Butter, flour, sugar and salt are kneaded in a bowl into a sandy mixture.

When the teenage Pipsa was captivated by the Parisian modeling world, her mother Kristina Hurmerinta decided to follow. He rented a house in Normandy and settled there for a few years. High school-aged Pipsa traveled there on weekends from Paris to hang out with her mother.

A cookbook was found in the stashes of the house with instructions for a crumble made from red berries. It was already excellent in its original form, but Hurmerinta has refined the recipe over the years.

“This is an ingenious instruction because many of the ingredients can be replaced by others,” he says while cleaning the strawberries.

Cut the strawberries into four parts and place them on the bottom of the baking dish.

Crumble the dough over the strawberries.

The pie is baked for half an hour.

Instead of strawberries, you can use blueberries, apricots or apples for example. Wheat flour can be replaced with oat or coconut flakes.

However, the two Hurmerintas will not change. The secret of Crumble is the classic duo: salt and pepper. Black pepper brings a sharp, delicious accent to the strawberry composition. A teaspoon of salt, on the other hand, emphasizes the richness of the crumb dough in the best possible way.

“Exactly the same thing as in restaurant food,” says Hurmerinta.

“It’s usually good because there’s so much butter and salt in it.”

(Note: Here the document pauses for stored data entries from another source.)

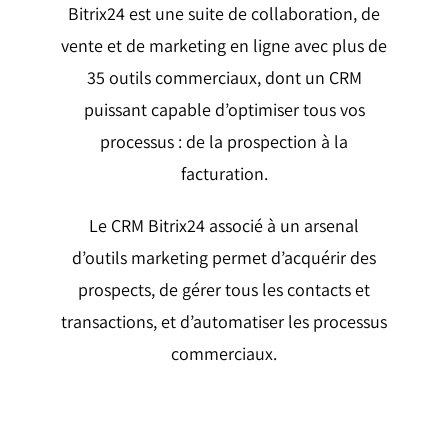
Bitrix24 est une suite de collaboration, de
vente et de marketing en ligne avec plus de
35 outils commerciaux, dont un CRM
puissant capable d’optimiser tous vos
processus : de la prospection à la
facturation.
Le CRM Bitrix24 associé à un arsenal
d’outils marketing permet d’acquérir des
prospects, de gérer tous les contacts et
transactions, et d’automatiser les processus
commerciaux.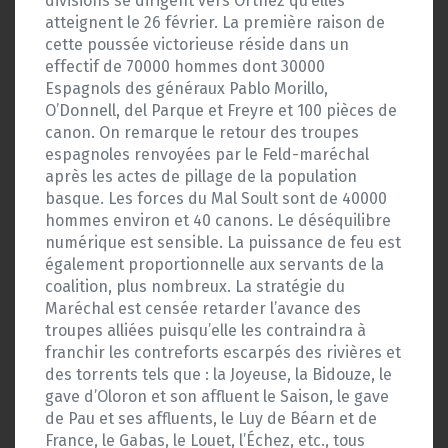
divisions se dirigent vers Orthez qu’elles
atteignent le 26 février. La première raison de
cette poussée victorieuse réside dans un
effectif de 70000 hommes dont 30000
Espagnols des généraux Pablo Morillo,
O’Donnell, del Parque et Freyre et 100 pièces de
canon. On remarque le retour des troupes
espagnoles renvoyées par le Feld-maréchal
après les actes de pillage de la population
basque. Les forces du Mal Soult sont de 40000
hommes environ et 40 canons. Le déséquilibre
numérique est sensible. La puissance de feu est
également proportionnelle aux servants de la
coalition, plus nombreux. La stratégie du
Maréchal est censée retarder l’avance des
troupes alliées puisqu’elle les contraindra à
franchir les contreforts escarpés des rivières et
des torrents tels que : la Joyeuse, la Bidouze, le
gave d’Oloron et son affluent le Saison, le gave
de Pau et ses affluents, le Luy de Béarn et de
France, le Gabas, le Louet, l’Échez, etc., tous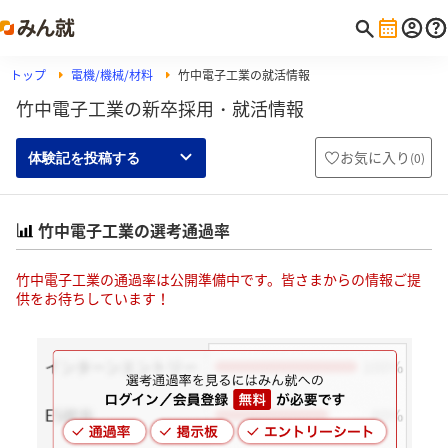
トップ
電機/機械/材料
竹中電子工業の就活情報
竹中電子工業の新卒採用・就活情報
お気に入り
(
0
)
体験記を投稿する
竹中電子工業の選考通過率
竹中電子工業の通過率は公開準備中です。皆さまからの情報ご提
供をお待ちしています！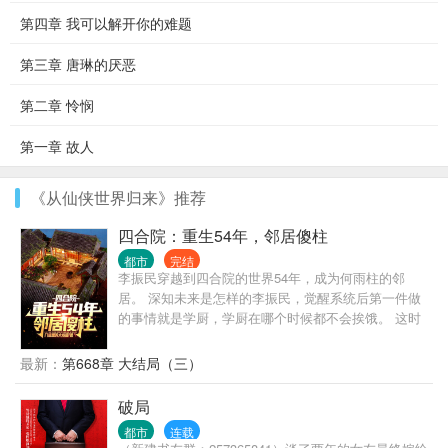
第四章 我可以解开你的难题
第三章 唐琳的厌恶
第二章 怜悯
第一章 故人
《从仙侠世界归来》推荐
四合院：重生54年，邻居傻柱
都市
完结
李振民穿越到四合院的世界54年，成为何雨柱的邻
居。 深知未来是怎样的李振民，觉醒系统后第一件做
的事情就是学厨，学厨在哪个时候都不会挨饿。 这时
候的何雨柱还是个小憨憨，有事没事跟在李振民屁股
后面叫哥。 许大茂也没未来的那么坏，缠着李振民要
最新：
第668章 大结局（三）
做徒弟。 二大爷的大儿子刘光齐也还在大院，上高
中，对李振民那是一个崇拜。 李振民一路高升，进
破局
厂，食堂主任，后勤主任，副厂长.... 易中海在贾东旭
都市
连载
死后转移养老索取对象？ 秦淮茹想吸血？ 李振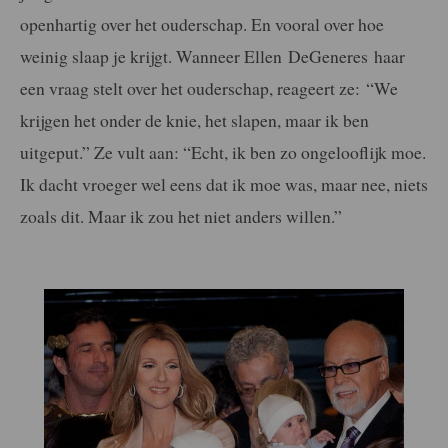
openhartig over het ouderschap. En vooral over hoe
weinig slaap je krijgt. Wanneer Ellen DeGeneres haar
een vraag stelt over het ouderschap, reageert ze: “We
krijgen het onder de knie, het slapen, maar ik ben
uitgeput.” Ze vult aan: “Echt, ik ben zo ongelooflijk moe.
Ik dacht vroeger wel eens dat ik moe was, maar nee, niets
zoals dit. Maar ik zou het niet anders willen.”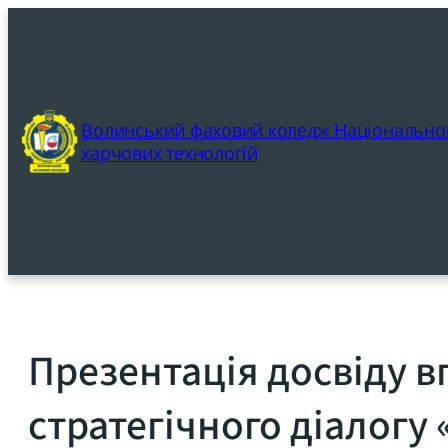
Перейти
до
вмісту
Волинський фаховий коледж Національног
харчових технологій
Презентація досвіду в
стратегічного діалогу 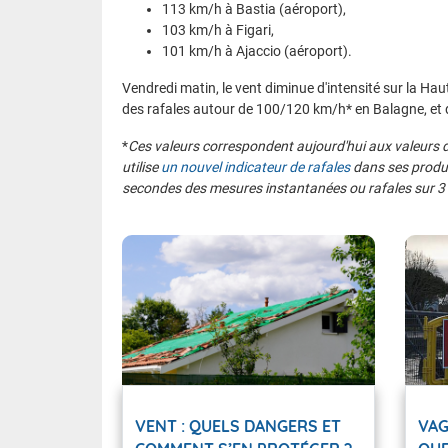
113 km/h à Bastia (aéroport),
103 km/h à Figari,
101 km/h à Ajaccio (aéroport).
Vendredi matin, le vent diminue d'intensité sur la Hau
des rafales autour de 100/120 km/h* en Balagne, et 
*
Ces valeurs correspondent aujourd'hui aux valeurs 
utilise
un nouvel indicateur de rafales
dans ses produ
secondes des mesures instantanées ou rafales sur 
VENT : QUELS DANGERS ET
VAG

Pipsa Hurmerinna strawberry-black pepper crumble

for 6–8 people

250 g of butter

4.5 dl wheat flour

1.5 dl of sugar

1.5 dl brown sugar

1 teaspoon of salt

1 liter of strawberries (approx. 900 grams)

1 tsp black pepper

In addition

ice cream or crème fraiche

■Heat the oven to 190 degrees. Beat the butter, flour and sugars and salt in a bowl into a sandy mixture. Put the dough in the fridge for a while.

■Wash the strawberries and remove the stems. Cut the strawberries into four parts and place them on the bottom of a 25 x 30 cm baking dish. If the strawberries are very tart, sprinkle them with a little powdered sugar. Sprinkle black pepper on top as well.

■Crush the dough over the strawberries. Shake the pan a little and use your fingers to make indentations between the strawberries so that the dough can also get between the berries. It doesn’t matter if the pan is on its sides, because the roast will shrink in the oven.

■Bake for half an hour or until the dough is crispy on top and beautifully golden. Serve with ice cream or crème fraîche.